Рания мертва. Мое сердце сжимают эмоции. Для себя она всего лишь Сабах, шлюха. Почему это так грустно? Это все, что у нее есть? Все, что она знает? Она когда-нибудь знала любовь? Известна ли ей красота секса, удовольствие любви?
Должно быть, для нее это грязный, постыдный, уродливый акт. Сомневаюсь, что она вообще когда-нибудь получала от этого удовольствие. Хотел бы я знать, как с ней общаться. Показать ей. Хотел бы я, чтобы у меня была возможность подарить ей удовольствие. Подарить ей хотя бы мгновение умиротворения, счастья.
Ее взгляд вспыхивает, внимательно улавливая мою реакцию. Я знаю ее язык недостаточно хорошо, чтобы выразить то, что хочу сказать.
— Нет. Не мертва. — Использую то слово, которое использовала она, в надежде на то, что не ошибся со значением. — Рания.
Она качает головой и отводит взгляд.
Я начинаю говорить по-английски, потому что мне нужно это сказать:
— В жизни есть намного больше вещей, ради которых стоит жить. Ты застряла. Застряла в этой дрянной жизни. Застряла в образе шлюхи. Ты заслуживаешь большего. — Не знаю, почему чувствую в ее отношении именно это. Я знаю ее всего несколько дней и даже не могу нормально с ней поговорить. — Ты выше этого; хотел бы я, чтобы ты могла это увидеть. Хотел бы я забрать тебя отсюда. Дать что-то лучше. Только вот.... мне нечего тебе давать. Я даже ходить сам не могу.
Она говорит медленные и печальные слова. Потупив глаза. Я ловлю отсылки к ней самой, к проституции, жесты голода. Она указывает на улицу и изображает стрельбу из винтовки.
— Хасан мертв.
Хасан, должно быть, тот парень, что бросил гранату и потом умер на улице. Она его знала. Я указываю на ее безымянный палец, потом говорю ее имя и указываю на нее.
Он был твоим мужем?
На долю секунды она, кажется, путается, потом понимает:
— Нет. Не... — и говорит слово «муж», как я понимаю. — Мама, — говорит она, потом изображает беременность, изгибая руки над своим животом, указывает на себя и поднимает один палец; потом произносит его имя, снова изображает беременность и поднимает второй палец.
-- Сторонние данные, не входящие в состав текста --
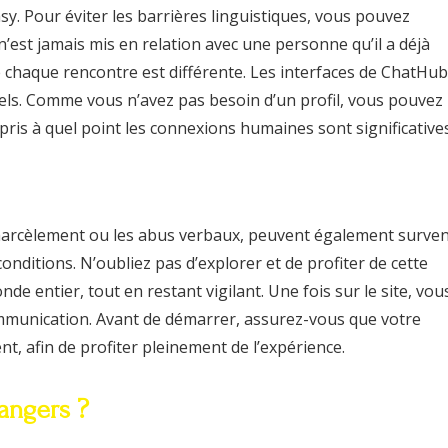
y. Pour éviter les barrières linguistiques, vous pouvez
r n’est jamais mis en relation avec une personne qu’il a déjà
ue chaque rencontre est différente. Les interfaces de ChatHub
tuels. Comme vous n’avez pas besoin d’un profil, vous pouvez
ris à quel point les connexions humaines sont significatives
 harcèlement ou les abus verbaux, peuvent également surven
conditions. N’oubliez pas d’explorer et de profiter de cette
entier, tout en restant vigilant. Une fois sur le site, vou
ommunication. Avant de démarrer, assurez-vous que votre
 afin de profiter pleinement de l’expérience.
rangers ?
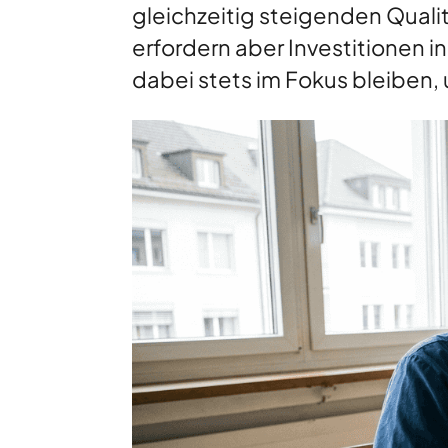
gleichzeitig steigenden Quali
erfordern aber Investitionen i
dabei stets im Fokus bleiben,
Мне приходится поработать над пониманием этого слова, но, в конце концов, у меня получается. Он был ее младшим братом. Дерек убил ее брата, а Хасан убил того человека, который был мне братом больше, чем кто-либо.
Мы затихаем, оба размышляя о наших потерянных братьях. У Дерека была семья: мама, папа, сестра. Интересно, они знают, что он мертв? Интересно, та не-помню-как-там-ее, которую он подцепил во время отпуска - м-м-м-м-м... Мэган? Что-то типа того. Интересно, опечалена ли она его смертью. Если у них было серьезно.
Если я умру, никого это волновать не будет. Может, немного семью Дерека. Будучи подростком, я провел с ними много времени, особенно после смерти родителей.
Я смотрю на Ранию.
— Твоя мама?
Она вздрагивает, не глядя на меня.
— Мертва.
— И моя, — говорю я на ломаном арабском.
— Папа тоже? — спрашивает она. Я обдумываю это последнее слово.
Киваю
— Да. Папа умер. Мама умерла. Я один.
Она смотрит наружу, как будто видит улицу, на которой погибли Дерек и Хасан. Из-за наших потерь мы должны друг друга ненавидеть. Взамен я чувствую себя ближе к ней. Рания встречается со мной взглядом и позволяет увидеть свою боль.